Rappe­lons de surcroit que la psychia­trie publique a subi pendant trois décen­nies des baisses budgé­taires majeures la lais­sant dans un état d’aban­don et de grande fragi­lité, parti­cu­liè­re­ment concer­nant la clinique quoti­dienne des patients les plus diffi­ciles.

Norbert SKURNIK
Président de l’In­ter­syn­di­cale de la Défense de la Psychia­trie Publique (IDEPP)EPP)

Michel TRIANTAFYLLOU
Président du Syndi­cat des Psychiatres d’Exer­cice Public (SPEP)

Marie-José CORTÈS
Prési­dente du Syndi­cat des Psychiatres des Hôpi­taux (SPH)

Charles-Olivier PONS
Président de l’Union Syndi­cale de la Psychia­trie (USP)

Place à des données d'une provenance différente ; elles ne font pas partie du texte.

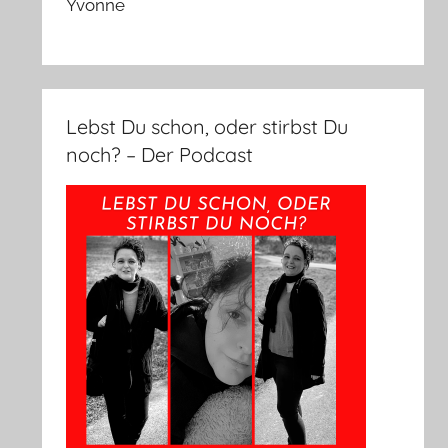
Yvonne
Lebst Du schon, oder stirbst Du
noch? – Der Podcast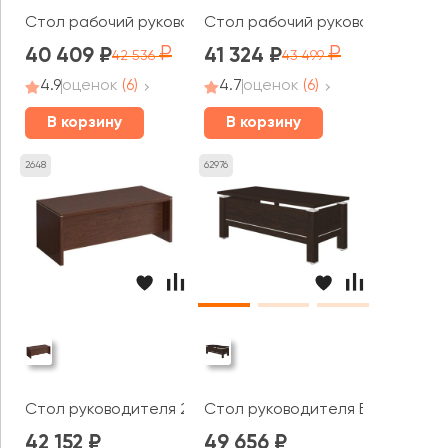
Стол рабочий руководителя на О-обр. м/к 1600x720x7
Стол рабочий руководителя на 
40 409
41 324
42 536
43 499
4.9
оценок
(6)
4.7
оценок
(6)
В корзину
В корзину
2648
62976
Стол руководителя 200x90x75 Cosmo
Стол руководителя БНД-18N Бо
42 152
49 656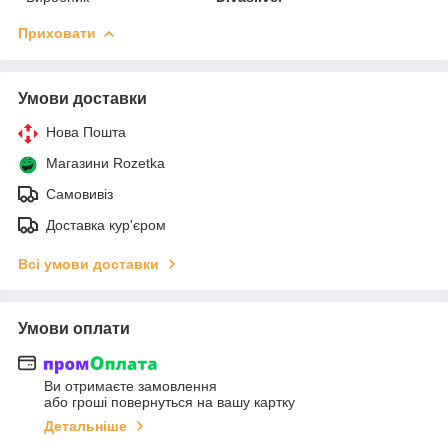
Приховати
Умови доставки
Нова Пошта
Магазини Rozetka
Самовивіз
Доставка кур'єром
Всі умови доставки
Умови оплати
Ви отримаєте замовлення
або гроші повернуться на вашу картку
Детальніше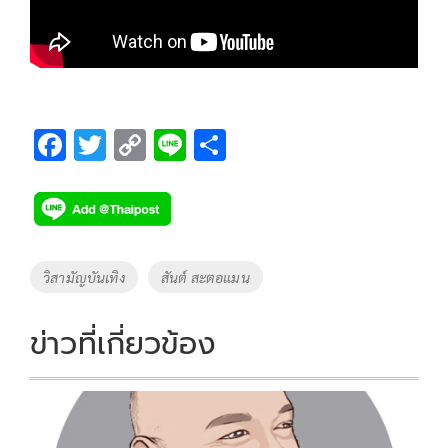
F
T
C
Li
S
ac
wi
o
n
h
e
tt
p
e
ar
b
er
y
e
o
Li
Tags
วิสามัญบันเทิง
สันต์ สะตอแมน
o
n
k
k
ข่าวที่เกี่ยวข้อง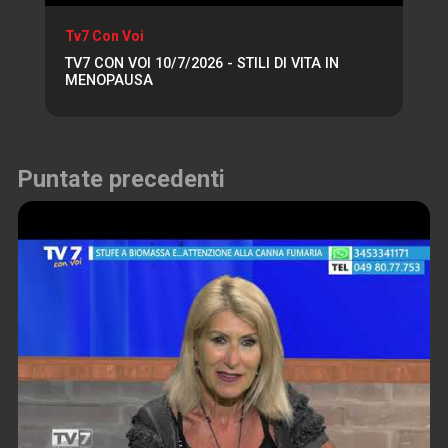
Tv7 Con Voi
TV7 CON VOI 10/7/2026 - STILI DI VITA IN
MENOPAUSA
Puntate precedenti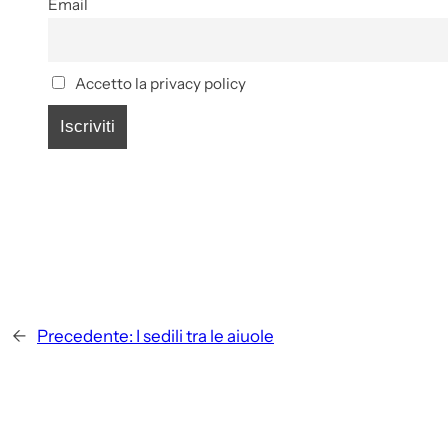
Email
Accetto la privacy policy
←
Precedente:
I sedili tra le aiuole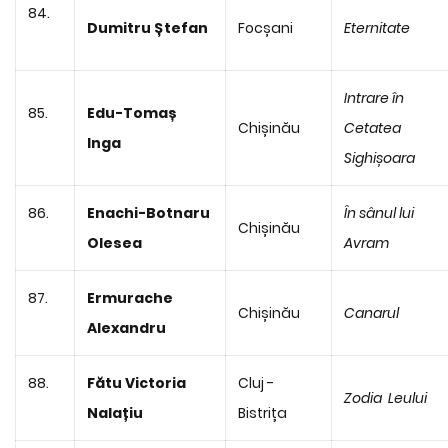
84.
Dumitru Ștefan
Focșani
Eternitate
Intrare în
85.
Edu-Tomaș
Chișinău
Cetatea
Inga
Sighișoara
86.
Enachi-Botnaru
În sânul lui
Chișinău
Olesea
Avram
87.
Ermurache
Chișinău
Canarul
Alexandru
88.
Fătu Victoria
Cluj -
Zodia Leului
Nalațiu
Bistrița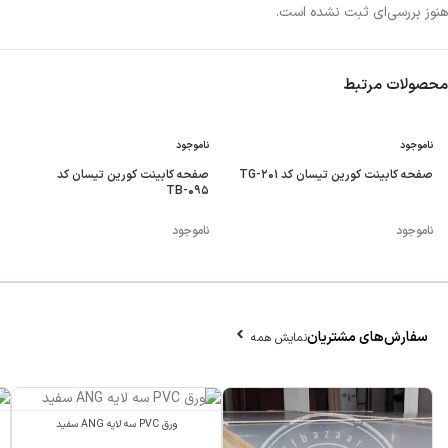
هنوز بررسی‌ای ثبت نشده است.
محصولات مرتبط
ناموجود
ناموجود
صفحه کابینت کورین تیسان کد TG-۲۰۱
صفحه کابینت کورین تیسان کد
TB-۰۹۵
ناموجود
ناموجود
سفارش‌های مشتریان
نمایش همه
ورق PVC سه لایه ANG سفید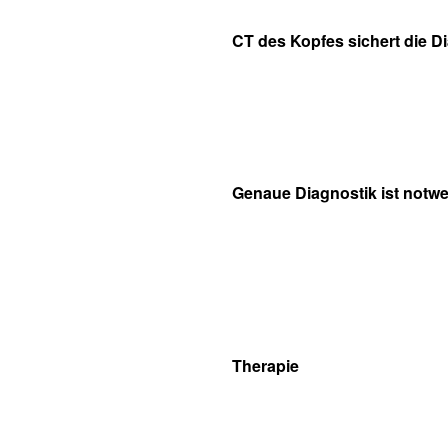
CT des Kopfes sichert die D
Genaue Diagnostik ist notw
Therapie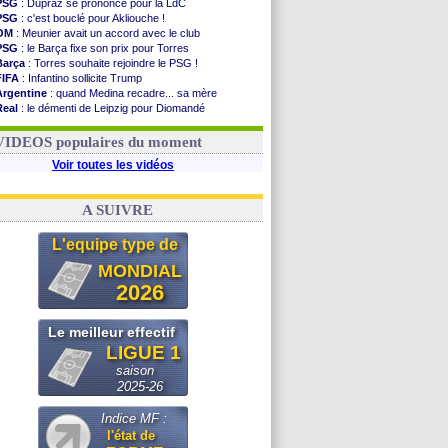
PSG
: Dupraz se prononce pour la LdC
PSG
: c'est bouclé pour Akliouche !
OM
: Meunier avait un accord avec le club
PSG
: le Barça fixe son prix pour Torres
Barça
: Torres souhaite rejoindre le PSG !
FIFA
: Infantino sollicite Trump
Argentine
: quand Medina recadre... sa mère
Real
: le démenti de Leipzig pour Diomandé
OM
: Paixão attire un 2e club anglais
FIFA
: le conseiller d'Infantino démissionne !
VIDEOS populaires du moment
Voir toutes les vidéos
A SUIVRE
L'equipe type de
MONDIAL
2026
Le meilleur effectif
LIGUE 1
saison
2025-26
Indice MF :
l'état de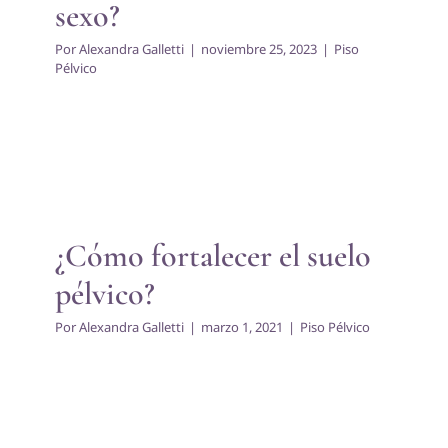
sexo?
Por
Alexandra Galletti
|
noviembre 25, 2023
|
Piso
Pélvico
¿Cómo fortalecer el suelo
pélvico?
Piso Pélvico
¿Cómo fortalecer el suelo
pélvico?
Por
Alexandra Galletti
|
marzo 1, 2021
|
Piso Pélvico
Suelo Pélvico e incontinencia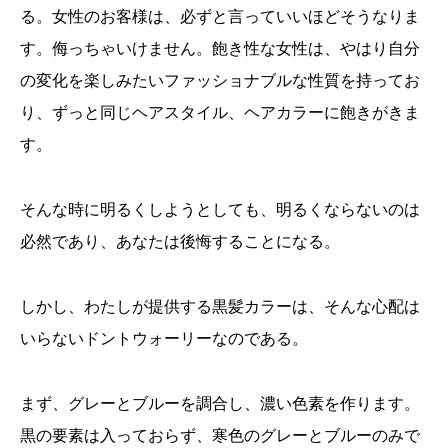
る。女性のお客様は、必ずと言っていいほどそうなりま
す。侮っちゃいけません。飽き性な女性は、やはり自分
の変化を楽しみたいファッショナブルな性質を持ってお
り、ずっと同じヘアスタイル、ヘアカラーに飽きがきま
す。
そんな時に明るくしようとしても、明るくならないのは
必然であり、あなたは後悔することになる。
しかし、わたしが提供する黒髪カラーは、そんな心配は
いらないドントウォーリーなのである。
まず、グレーとブルーを調合し、濃い色素を作ります。
黒の要素は入っておらず、寒色のグレーとブルーのみで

Une réflexion sur « Darma­nin veut trans­for­mer la psychia­trie en dépen­dance du Minis­tère de l’in­té­rieur »

  1. Communiqué de l’Usp du 11 décembre 2023

    Il a osé !

    Monsieur Darmanin a osé utiliser les termes : « Encore un ratage de la psychiatrie » dans les premières heures qui ont suivi un acte terroriste meurtrier.

    Il a osé faire ce lien hasardeux alors que les terroristes ne présenteraient une pathologie psychiatrique que dans 10 % des cas.

    Monsieur le ministre de l’Intérieur a donc osé une fois de plus parler de santé alors que cela ne fait partie, ni de ses compétences, ni de ses attributions.

    Alors qu’il savait déjà que le criminel avait respecté son suivi psychiatrique obligatoire, que la loi peut l’imposer dans le cadre d’une injonction de soins et que la garde à vue n’avait pas été interrompue en raison de l’état psychiatrique du prévenu (ce qui peut être fait à tout moment par un examen psychiatrique à la demande de la police), ces premiers mots ne sont-ils pas venus détourner l’attention des affaires qui regardent le ministre de l’Intérieur, à savoir la surveillance des personnes à risque terroriste ?

    Pourquoi parler de la nécessité d’injonctions de soins par les préfets alors que cette possibilité existe déjà sous la forme des Soins psychiatriques sur Décision du Représentant de l’Etat (SDRE), en l’occurrence le préfet ? Et aussi d’injonction de soins par les policiers ? Quelles seraient leurs compétences d’évaluation ?

    Ne s’agit-il pas simplement d’instaurer une nouvelle strate de contrôle social, alors que ces dernières années se sont multipliées les atteintes aux libertés fondamentales de la population ?

    C’est encore une fois pointer du doigt la psychiatrie, stigmatisant ainsi les personnes qui sont suivies pour des troubles mentaux et disqualifiant des professionnels sérieux qui chaque jour, en toute vigilance, sont auprès de ce public des plus vulnérables.

    La psychiatrie est exsangue, abandonnée pendant des dizaines d’années par les pouvoirs publics et les gouvernements successifs, avec des budgets très insuffisants. Or, répétons-le, soigner dans des conditions dignes et éthiques, préserver et travailler un espace de pensée pour les patients est un combat quotidien.